## PROBLEM DETAILS
Transcribe the data exactly, pictures excluded.

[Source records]
+ + + + +

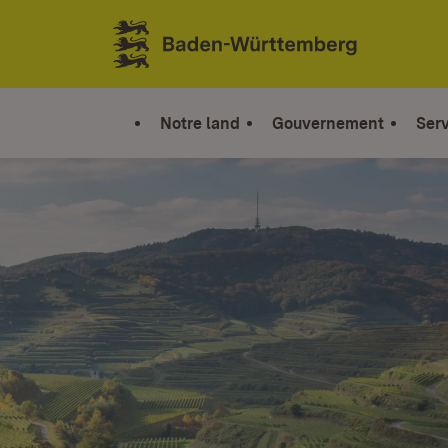
Sauter au contenu
Link zur Startseite
Notre land
Gouvernement
Serv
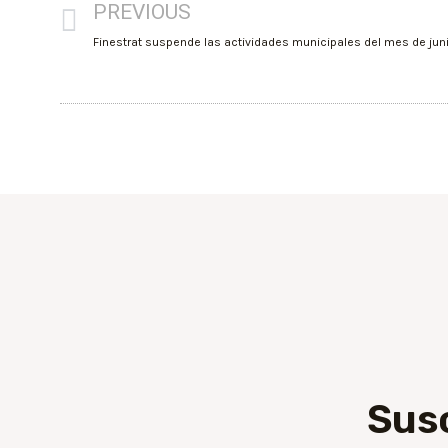
PREVIOUS
Sus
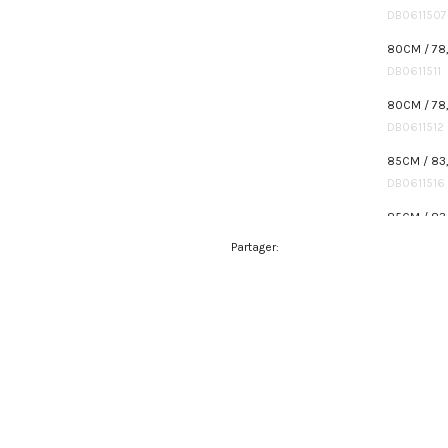
DB0611507
80CM / 78,
DB0611511
80CM / 78
DB0611512
85CM / 83,
DB0611516
85CM / 83
DB0611517
Partager:
90CM / 88
DB0611521
90CM / 88
DB0611522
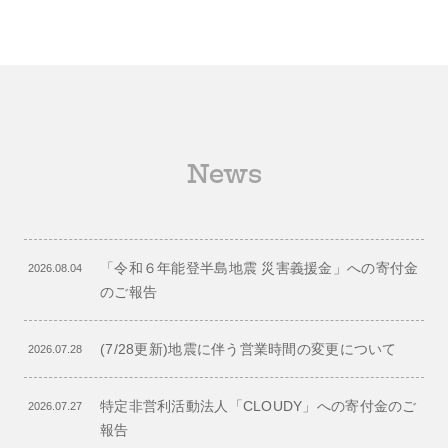
News
「令和６年能登半島地震 災害義援金」への寄付金
2026.08.04
のご報告
(7/28更新)地震に伴う営業時間の変更について
2026.07.28
特定非営利活動法人「CLOUDY」への寄付金のご
2026.07.27
報告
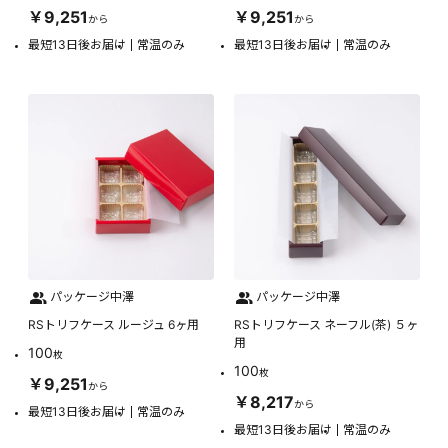
￥9,251
￥9,251
から
から
最短13日後お届け
常温のみ
最短13日後お届け
常温のみ
パッケージ中澤
パッケージ中澤
RSトリフケース ルージュ 6ヶ用
RSトリフケース ネーフル(茶) ５ヶ
用
100
枚
100
枚
￥9,251
から
￥8,217
から
最短13日後お届け
常温のみ
最短13日後お届け
常温のみ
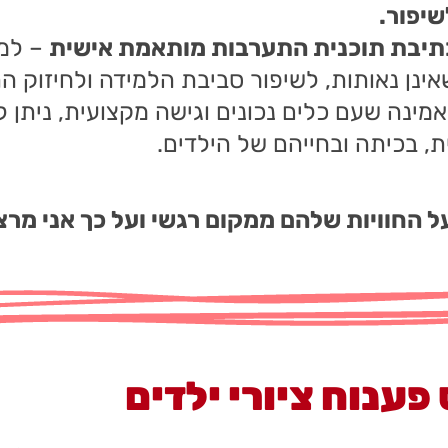
שיפור.
תיבת תוכנית התערבות מותאמת אישית
– למנ
אינן נאותות, לשיפור סביבת הלמידה ולחיזוק ה
אמינה שעם כלים נכונים וגישה מקצועית, ניתן ל
ת, בכיתה ובחייהם של הילדים.
על החוויות שלהם ממקום רגשי ועל כך אני מר
פענוח ציורי ילדים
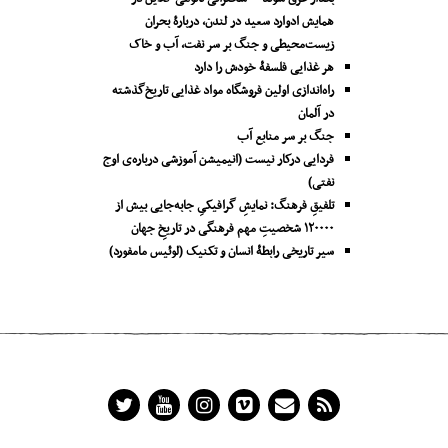
همایش ادوارد سعید در لندن، دربارۀ بحران
زیست‌محیطی و جنگ بر سر نفت، آب و خاک
هر غذایی فلسفۀ خودش را دارد
راه‌اندازی اولین فروشگاه مواد غذایی تاریخ‌گذشته
در آلمان
جنگ بر سر منابع آب
فردایی درکار نیست (انیمیشن آموزشی درباره‌ی اوج
نفتی)
تلفیقِ فرهنگ: نمایشِ گرافیکیِ جا‌به‌جایی بیش از
۱۲۰۰۰۰ شخصیتِ مهم فرهنگی در تاریخِ جهان
سیر تاریخی رابطۀ انسان و تکنیک (لوئیس مامفورد)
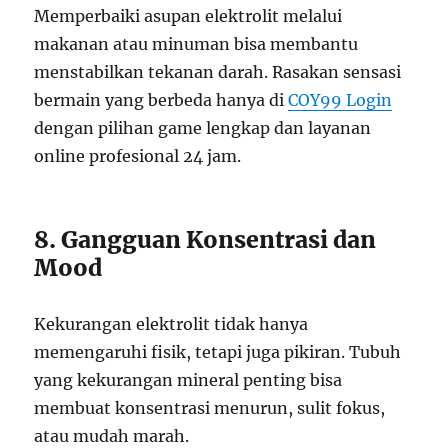
Memperbaiki asupan elektrolit melalui
makanan atau minuman bisa membantu
menstabilkan tekanan darah. Rasakan sensasi
bermain yang berbeda hanya di
COY99 Login
dengan pilihan game lengkap dan layanan
online profesional 24 jam.
8. Gangguan Konsentrasi dan
Mood
Kekurangan elektrolit tidak hanya
memengaruhi fisik, tetapi juga pikiran. Tubuh
yang kekurangan mineral penting bisa
membuat konsentrasi menurun, sulit fokus,
atau mudah marah.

+ + + + +

## ANSWER TO THIS EXERCISE
Sauter au contenu
Link zur Startseite
Notre land
Gouvernement
Serv
PREVIOUS
Sus
DB0611507
80CM / 78,
DB0611511
80CM / 78
DB0611512
85CM / 83,
DB0611516
85CM / 83
DB0611517
Partager:
90CM / 88
DB0611521
90CM / 88
DB0611522
News
「令和６年能登半島地震 災害義援金」への寄付金
2026.08.04
のご報告
(7/28更新)地震に伴う営業時間の変更について
2026.07.28
特定非営利活動法人「CLOUDY」への寄付金のご
2026.07.27
報告
￥9,251
￥9,251
から
から
最短13日後お届け
常温のみ
最短13日後お届け
常温のみ
パッケージ中澤
パッケージ中澤
RSトリフケース ルージュ 6ヶ用
RSトリフケース ネーフル(茶) ５ヶ
用
100
枚
100
枚
￥9,251
から
￥8,217
から
最短13日後お届け
常温のみ
最短13日後お届け
常温のみ
שיפור.
תיבת תוכנית התערבות מותאמת אישית
– למנ
אינן נאותות, לשיפור סביבת הלמידה ולחיזוק ה
אמינה שעם כלים נכונים וגישה מקצועית, ניתן ל
ת, בכיתה ובחייהם של הילדים.
על החוויות שלהם ממקום רגשי ועל כך אני מר
פענוח ציורי ילדים
همایش ادوارد سعید در لندن، دربارۀ بحران
زیست‌محیطی و جنگ بر سر نفت، آب و خاک
هر غذایی فلسفۀ خودش را دارد
راه‌اندازی اولین فروشگاه مواد غذایی تاریخ‌گذشته
در آلمان
جنگ بر سر منابع آب
فردایی درکار نیست (انیمیشن آموزشی درباره‌ی اوج
نفتی)
تلفیقِ فرهنگ: نمایشِ گرافیکیِ جا‌به‌جایی بیش از
۱۲۰۰۰۰ شخصیتِ مهم فرهنگی در تاریخِ جهان
سیر تاریخی رابطۀ انسان و تکنیک (لوئیس مامفورد)
Memperbaiki asupan elektrolit melalui
makanan atau minuman bisa membantu
menstabilkan tekanan darah. Rasakan sensasi
bermain yang berbeda hanya di
COY99 Login
dengan pilihan game lengkap dan layanan
online profesional 24 jam.
8. Gangguan Konsentrasi dan
Mood
Kekurangan elektrolit tidak hanya
memengaruhi fisik, tetapi juga pikiran. Tubuh
yang kekurangan mineral penting bisa
membuat konsentrasi menurun, sulit fokus,
atau mudah marah.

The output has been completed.